After a short spell in the USA, Joffe returned to South Africa in 1982, where he worked in various jobs.
In 1988, he founded Bidvest through its first acquisition, Chipkins, a food services company supplying caterers, which he bought for about R23 million.
After that, other deals and acquisitions followed fast, and the company was listed on the Johannesburg Stock Exchange a year later.
“Joffe saw beyond apartheid to a democratic future in which South Africa would again be integrated into the global economy,” Wits University explained.
He bought when others sold, consistently expressing his faith in his country’s ability to transform and grow.
He developed a uniquely empowered business model driven by autonomous entrepreneurs, each responsible for growing their operations.
Joffe said that he would fight to get anything off in the early days, whether it was “R30 or R300”. “We used to argue and argue until we used to get our deal,” he said.
Perceptions of his business manner are partly a result of Bidvest’s ability to spot the good in a bad asset, snap it up cheaply and turn it around.

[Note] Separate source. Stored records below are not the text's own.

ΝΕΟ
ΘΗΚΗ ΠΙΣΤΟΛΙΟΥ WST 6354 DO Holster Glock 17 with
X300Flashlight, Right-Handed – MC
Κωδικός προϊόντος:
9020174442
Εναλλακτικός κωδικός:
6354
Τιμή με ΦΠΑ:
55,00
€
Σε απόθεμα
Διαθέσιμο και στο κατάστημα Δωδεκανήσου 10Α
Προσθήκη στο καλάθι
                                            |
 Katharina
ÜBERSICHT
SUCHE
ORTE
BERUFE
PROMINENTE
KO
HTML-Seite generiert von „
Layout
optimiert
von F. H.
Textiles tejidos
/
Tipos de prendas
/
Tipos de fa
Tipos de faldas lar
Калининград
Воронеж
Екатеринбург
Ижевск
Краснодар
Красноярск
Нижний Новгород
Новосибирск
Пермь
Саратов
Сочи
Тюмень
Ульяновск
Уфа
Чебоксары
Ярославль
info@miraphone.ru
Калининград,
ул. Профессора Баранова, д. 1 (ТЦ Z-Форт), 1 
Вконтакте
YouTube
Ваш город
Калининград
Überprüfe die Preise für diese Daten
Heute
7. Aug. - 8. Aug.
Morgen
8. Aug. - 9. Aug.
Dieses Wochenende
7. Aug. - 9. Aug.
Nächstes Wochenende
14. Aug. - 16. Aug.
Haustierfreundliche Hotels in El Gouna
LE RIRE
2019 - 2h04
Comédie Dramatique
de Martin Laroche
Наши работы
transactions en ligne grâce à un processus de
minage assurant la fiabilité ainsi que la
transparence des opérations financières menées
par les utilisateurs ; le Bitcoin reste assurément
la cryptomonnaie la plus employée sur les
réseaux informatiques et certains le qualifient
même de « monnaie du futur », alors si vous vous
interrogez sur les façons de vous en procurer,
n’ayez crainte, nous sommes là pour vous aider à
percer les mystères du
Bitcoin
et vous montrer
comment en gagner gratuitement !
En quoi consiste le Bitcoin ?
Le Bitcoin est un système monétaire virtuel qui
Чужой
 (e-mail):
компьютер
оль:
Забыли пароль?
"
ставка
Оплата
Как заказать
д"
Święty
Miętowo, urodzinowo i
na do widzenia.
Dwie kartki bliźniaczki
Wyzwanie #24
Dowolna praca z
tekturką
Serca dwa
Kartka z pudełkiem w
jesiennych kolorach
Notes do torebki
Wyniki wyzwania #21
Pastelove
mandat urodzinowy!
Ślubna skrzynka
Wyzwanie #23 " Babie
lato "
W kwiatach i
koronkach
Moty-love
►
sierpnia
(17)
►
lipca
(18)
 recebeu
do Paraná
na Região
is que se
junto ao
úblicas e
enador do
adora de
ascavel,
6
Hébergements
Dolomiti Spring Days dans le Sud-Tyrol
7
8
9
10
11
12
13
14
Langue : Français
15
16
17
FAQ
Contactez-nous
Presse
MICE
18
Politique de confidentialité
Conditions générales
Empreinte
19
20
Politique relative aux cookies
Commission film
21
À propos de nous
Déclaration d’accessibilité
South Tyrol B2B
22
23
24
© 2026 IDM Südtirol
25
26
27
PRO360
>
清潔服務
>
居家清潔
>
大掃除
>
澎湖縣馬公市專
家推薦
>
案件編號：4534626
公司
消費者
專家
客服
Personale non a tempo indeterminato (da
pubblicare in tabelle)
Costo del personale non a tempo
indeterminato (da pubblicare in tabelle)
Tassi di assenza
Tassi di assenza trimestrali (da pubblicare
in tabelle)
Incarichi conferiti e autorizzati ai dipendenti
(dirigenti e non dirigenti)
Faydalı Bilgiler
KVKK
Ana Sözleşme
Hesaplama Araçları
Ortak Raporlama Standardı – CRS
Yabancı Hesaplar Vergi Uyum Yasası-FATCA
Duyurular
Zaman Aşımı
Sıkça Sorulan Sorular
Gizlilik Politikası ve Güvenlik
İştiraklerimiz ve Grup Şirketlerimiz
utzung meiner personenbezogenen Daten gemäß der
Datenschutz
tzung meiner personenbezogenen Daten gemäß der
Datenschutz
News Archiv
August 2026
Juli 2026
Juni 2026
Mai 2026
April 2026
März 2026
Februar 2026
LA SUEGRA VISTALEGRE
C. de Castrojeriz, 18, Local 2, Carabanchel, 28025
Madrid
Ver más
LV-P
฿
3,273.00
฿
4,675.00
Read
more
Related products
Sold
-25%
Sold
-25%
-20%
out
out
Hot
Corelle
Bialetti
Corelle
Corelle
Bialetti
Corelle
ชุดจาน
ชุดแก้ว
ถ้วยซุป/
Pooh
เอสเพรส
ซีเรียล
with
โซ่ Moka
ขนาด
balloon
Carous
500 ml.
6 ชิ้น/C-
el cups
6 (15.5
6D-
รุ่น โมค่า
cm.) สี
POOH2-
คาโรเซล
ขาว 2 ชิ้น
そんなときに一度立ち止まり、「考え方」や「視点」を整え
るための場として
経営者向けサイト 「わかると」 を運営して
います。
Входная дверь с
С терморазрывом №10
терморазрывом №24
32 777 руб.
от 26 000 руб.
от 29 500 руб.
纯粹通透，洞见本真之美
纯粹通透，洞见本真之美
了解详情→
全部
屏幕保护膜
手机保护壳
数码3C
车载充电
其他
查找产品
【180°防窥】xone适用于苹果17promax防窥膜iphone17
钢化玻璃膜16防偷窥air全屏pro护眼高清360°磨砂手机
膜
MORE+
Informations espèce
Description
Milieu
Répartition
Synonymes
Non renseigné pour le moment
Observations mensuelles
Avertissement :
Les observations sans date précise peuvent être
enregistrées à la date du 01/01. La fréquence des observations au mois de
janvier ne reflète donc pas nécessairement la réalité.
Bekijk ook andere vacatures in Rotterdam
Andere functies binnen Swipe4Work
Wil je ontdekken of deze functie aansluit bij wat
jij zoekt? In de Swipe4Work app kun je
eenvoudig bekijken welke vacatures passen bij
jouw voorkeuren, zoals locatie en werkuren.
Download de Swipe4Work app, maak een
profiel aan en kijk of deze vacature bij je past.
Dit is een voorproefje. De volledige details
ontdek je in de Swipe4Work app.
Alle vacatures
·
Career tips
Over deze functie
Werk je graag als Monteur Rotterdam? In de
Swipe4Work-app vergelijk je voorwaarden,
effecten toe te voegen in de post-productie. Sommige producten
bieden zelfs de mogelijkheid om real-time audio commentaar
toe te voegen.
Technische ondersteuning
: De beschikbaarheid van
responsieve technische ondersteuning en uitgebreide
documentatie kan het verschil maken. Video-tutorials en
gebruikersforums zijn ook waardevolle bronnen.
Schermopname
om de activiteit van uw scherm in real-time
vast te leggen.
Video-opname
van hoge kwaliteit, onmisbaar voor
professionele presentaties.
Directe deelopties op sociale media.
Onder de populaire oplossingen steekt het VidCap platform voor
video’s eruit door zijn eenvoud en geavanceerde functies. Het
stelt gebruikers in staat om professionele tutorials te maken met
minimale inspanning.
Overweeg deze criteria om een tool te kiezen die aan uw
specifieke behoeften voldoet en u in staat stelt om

“The contracts we used to enter into were always very important to us – we wanted to have the right deal. So maybe we did earn that reputation. I think even today a lot of people are intimidated to deal with Bidvest.”
He developed the “decentralised” conglomerate with business units run “independently and separately”.
The founder remains hands-on but focuses on managing the money and monitoring those he delegated to.
“I’m hands-on in the management of people and I’m hands-on in the allocation of capital. Those are the two things that are quite critical.”
“If you’re going to get into this multi-business thing that we’ve got, what you can’t have is a very centralised business because then you need very skilled people to manage a diversified range of stuff,” Joffe said.
There have been some challenges along the way, including a flawed French deal that cost Bidvest about R300 million.
Additionally, he said he still regrets overpaying to increase Bidvest’s stake in Adcock Ingram, a South African pharmaceutical company, from 4% to 34.5% during a fierce battle with CFR, a Chilean group, for control.
Bidvest eventually won the fight, but the victory came at a cost, with Bidvest writing off about R1 billion after raising its holding in Adcock.
“Dealmaking and entrepreneurship is not about perfection – you can’t have a 100% success rate. If you do, then it’s not entrepreneurialism, it’s just conservatism,” he said.
Today, Bidvest is one of the largest companies in the country, with a market cap of R92.53 billion.
The group has over 250 individual businesses and over 130,000 employees in South Africa, the United Kingdom (UK), the Republic of Ireland (Ireland), Spain, Australia and Singapore.
As the man behind the company’s impressive growth, Joffe has received numerous accolades and awards and is often referred to as one of the country’s most successful businesspeople.
In 2016, he stepped down as chief executive of Bidvest and two years later he stepped down as the chairman of Bidcorp, the company’s the food services spinoff.
Apart from Bidvest, he was also involved in other ventures. In 2016, he founded, Long4Life, which owns the beauty salon chain Sorbet, as well as Sportsmans Warehouse.
This venture came as a surprise to Joffe, who had planned to take it easy once he left Bidvest.
“Before I retired from Bidvest, I really was intent on doing nothing, to be honest. But time erodes that kind of enthusiasm,” he said.
The company also has a beverage division, which owns brands like Score energy drinks and Fitch & Leedes soda mixers.
The company, which listed in 2017, struggled to find its feet and was hit hard by the pandemic.
In 2022, shareholders approved Old Mutual Private Equity’s (OMPE’s) bid to acquire Long4Life. This deal was valued at R 4.2 billion, and resulted in the company being delisted and Joffe assuming the role of chair.
He explained that his decades of experience had taught him one key lesson: “The one thing you need to know is you’re not invincible.”